3. Throw out five questions first

This paper is still based on the idea of throwing questions, in order to gradually analyze the principle of each problem, and deepen the understanding of audio and video decoding and playback. The following questions are also the basic problems and principles that every player needs to face:

1. When watching the movie, we found that the film can change different subtitles, or even different audio, such as Chinese and English subtitles and dubbing, and finally display in the same picture. How is the video about the picture, subtitle and sound combined?

In fact, each video file, read out and found, will be distinguished from different streams. To give you a more specific understanding, take the code in FFMpeg as an example, AVMediaType defines specific flow types:

Enum AVMediaType {AVMEDIA_TYPE_VIDEO, / / video stream AVMEDIA_TYPE_AUDIO, / / audio stream AVMEDIA_TYPE_SUBTITLE, / / subtitle stream}

After reading out the audio and video frame using av_read_frame, then use avcodec_decode_video2 to decode the video Jetstar, or call avcodec_decode_audio4 to decode the audio to get the audio and video raw data that can be rendered and displayed.

Images and subtitles will be in the form of Surface or texture, just like SurfaceFlinger in Android, which combines the display of different modules of the picture to generate a new image to be displayed in the video screen.

two。 Since video has the concept of frame rate and audio has the concept of sampling rate, can the synchronization of audio and video be controlled by using frame rate directly?

Each video frame and audio frame corresponds to a point in time. According to reason, as long as the playback time of each audio and video frame is controlled, synchronization can be achieved.

But in fact, it is difficult to accurately control the time of each frame, not to mention that the decoding time of audio and video is different, which can easily cause audio and video out of sync in time.

So, how exactly does the player synchronize audio and video?

3. Are the audio streams, video streams and subtitle streams of video continuous or discrete in time? Is the number of frames for different streams the same?

Since computers can only digitally simulate a discrete world, they must be discrete in time. Since it is discrete, do they have the same number of frames?

Video can be understood as the time sequence of many audio frames, video frames and subtitle frames, and their time length is the same as the total video time, but because the decoding time of each frame is different, it will inevitably cause them to have different time intervals in each frame.

The audio raw data itself is sampled data, so there is a fixed clock cycle. However, if the video wants to synchronize with the audio, frame skipping may occur. The playback time difference of each video frame will fluctuate, not a constant period.

So the conclusion is that the number of frames played in the total duration of the video is definitely different.

4. Video playback is a series of continuous frames that are constantly rendered. The control operations of the video include pausing and playing, fast forward and backward. Have you ever thought that it is better to measure the amplitude of each fast forward / backward in terms of time or the number of frames per jump, that is, how long or how many frames each fast forward? Number of time VS frames?

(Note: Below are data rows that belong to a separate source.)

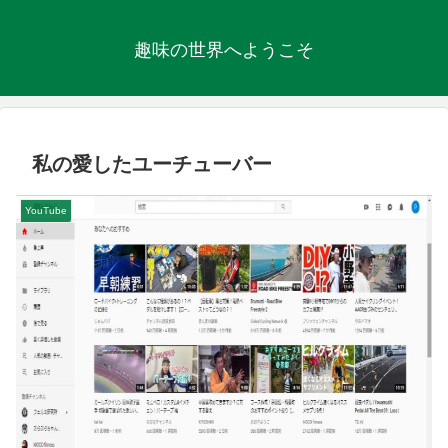
趣味の世界へようこそ
私の愛したユーチューバー
YouTube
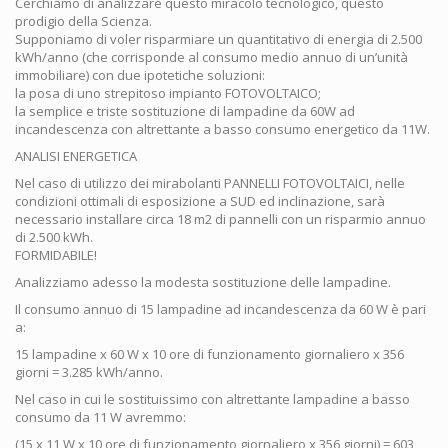
Cerchiamo di analizzare questo miracolo tecnologico, questo
prodigio della Scienza.
Supponiamo di voler risparmiare un quantitativo di energia di 2.500
kWh/anno (che corrisponde al consumo medio annuo di un’unità
immobiliare) con due ipotetiche soluzioni:
la posa di uno strepitoso impianto FOTOVOLTAICO;
la semplice e triste sostituzione di lampadine da 60W ad
incandescenza con altrettante a basso consumo energetico da 11W.
ANALISI ENERGETICA
Nel caso di utilizzo dei mirabolanti PANNELLI FOTOVOLTAICI, nelle
condizioni ottimali di esposizione a SUD ed inclinazione, sarà
necessario installare circa 18 m2 di pannelli con un risparmio annuo
di 2.500 kWh.
FORMIDABILE!
Analizziamo adesso la modesta sostituzione delle lampadine.
Il consumo annuo di 15 lampadine ad incandescenza da 60 W è pari
a:
15 lampadine x 60 W x 10 ore di funzionamento giornaliero x 356
giorni = 3.285 kWh/anno.
Nel caso in cui le sostituissimo con altrettante lampadine a basso
consumo da 11 W avremmo:
(15 x 11 W x 10 ore di funzionamento giornaliero x 356 giorni) = 603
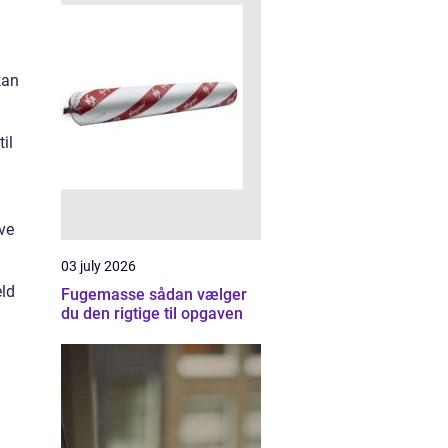
kan
il
eve
03 july 2026
eld
Fugemasse sådan vælger
du den rigtige til opgaven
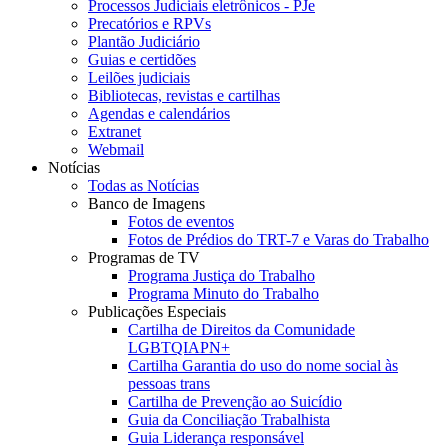
Processos Judiciais eletrônicos - PJe
Precatórios e RPVs
Plantão Judiciário
Guias e certidões
Leilões judiciais
Bibliotecas, revistas e cartilhas
Agendas e calendários
Extranet
Webmail
Notícias
Todas as Notícias
Banco de Imagens
Fotos de eventos
Fotos de Prédios do TRT-7 e Varas do Trabalho
Programas de TV
Programa Justiça do Trabalho
Programa Minuto do Trabalho
Publicações Especiais
Cartilha de Direitos da Comunidade
LGBTQIAPN+
Cartilha Garantia do uso do nome social às
pessoas trans
Cartilha de Prevenção ao Suicídio
Guia da Conciliação Trabalhista
Guia Liderança responsável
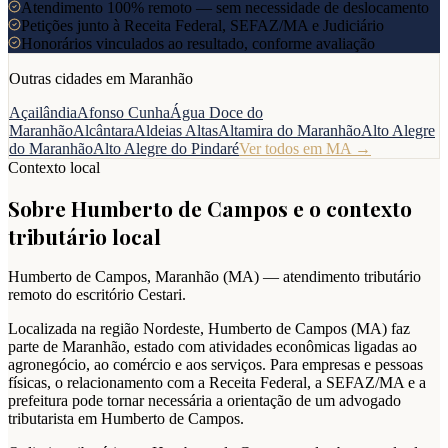
Atendimento 100% remoto — sem necessidade de deslocamento
Petições junto à Receita Federal, SEFAZ/MA e Judiciário
Honorários vinculados ao resultado, conforme avaliação
Outras cidades em
Maranhão
Açailândia
Afonso Cunha
Água Doce do
Maranhão
Alcântara
Aldeias Altas
Altamira do Maranhão
Alto Alegre
do Maranhão
Alto Alegre do Pindaré
Ver todos em
MA
→
Contexto local
Sobre
Humberto de Campos
e o contexto
tributário local
Humberto de Campos
,
Maranhão
(
MA
) — atendimento tributário
remoto do escritório Cestari.
Localizada na região Nordeste, Humberto de Campos (MA) faz
parte de Maranhão, estado com atividades econômicas ligadas ao
agronegócio, ao comércio e aos serviços. Para empresas e pessoas
físicas, o relacionamento com a Receita Federal, a SEFAZ/MA e a
prefeitura pode tornar necessária a orientação de um advogado
tributarista em Humberto de Campos.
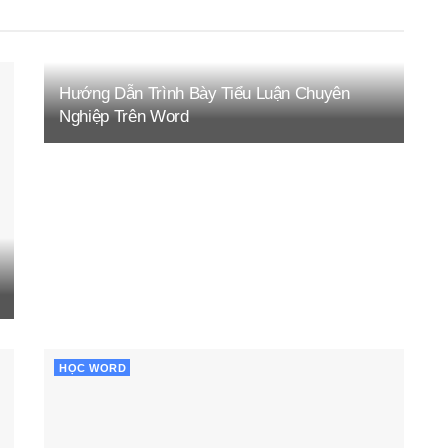
Hướng Dẫn Trình Bày Tiểu Luận Chuyên
Nghiệp Trên Word
HỌC WORD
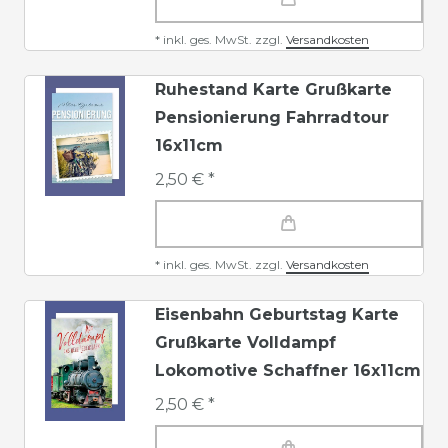
*
inkl. ges. MwSt.
zzgl.
Versandkosten
Ruhestand Karte Grußkarte
Pensionierung Fahrradtour
16x11cm
2,50 € *
*
inkl. ges. MwSt.
zzgl.
Versandkosten
Eisenbahn Geburtstag Karte
Grußkarte Volldampf
Lokomotive Schaffner 16x11cm
2,50 € *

From the analysis of the above problems, we know that video is streaming on the basis of audio stream, video stream and subtitle stream. If it is based on the number of frames, because the number of frames of different streams is not necessarily the same, it is easy to cause inconsistent playback of the three streams.

Therefore, it is better to use time as a measure. Directly search for the mp4 file stream, the seek time point of the forward or backward time of the current playback time, and then re-analyze the file stream to achieve audio and video synchronization after fast forward and backward.

We can see that most players, fast forward / backward are based on the length of time, we can see what ffplay is like and how it is implemented.

5. In the previous section, the simple player implemented, decoding and playback are all in the same thread, and the decoding speed directly affects the playback speed, which will directly cause the problem of unsmooth playback. So how to play the video smoothly when the decoding speed may be uneven?

It is easy to think of introducing a buffer queue, using video image rendering display and video decoding as two threads, the video decoding thread writes data to the queue, and the video rendering thread reads data from the queue for display. This ensures that the video can be played in a stream.

Therefore, it is necessary to use three buffer queues of audio frame, video frame and subtitle frame, so how to ensure the synchronization of audio and video playback?

PTS is the display time stamp of video frame or audio frame. How on earth is it used to control the display time of video frame, audio frame and subtitle frame?

Then we can explore exactly how ffplay does buffer queue control.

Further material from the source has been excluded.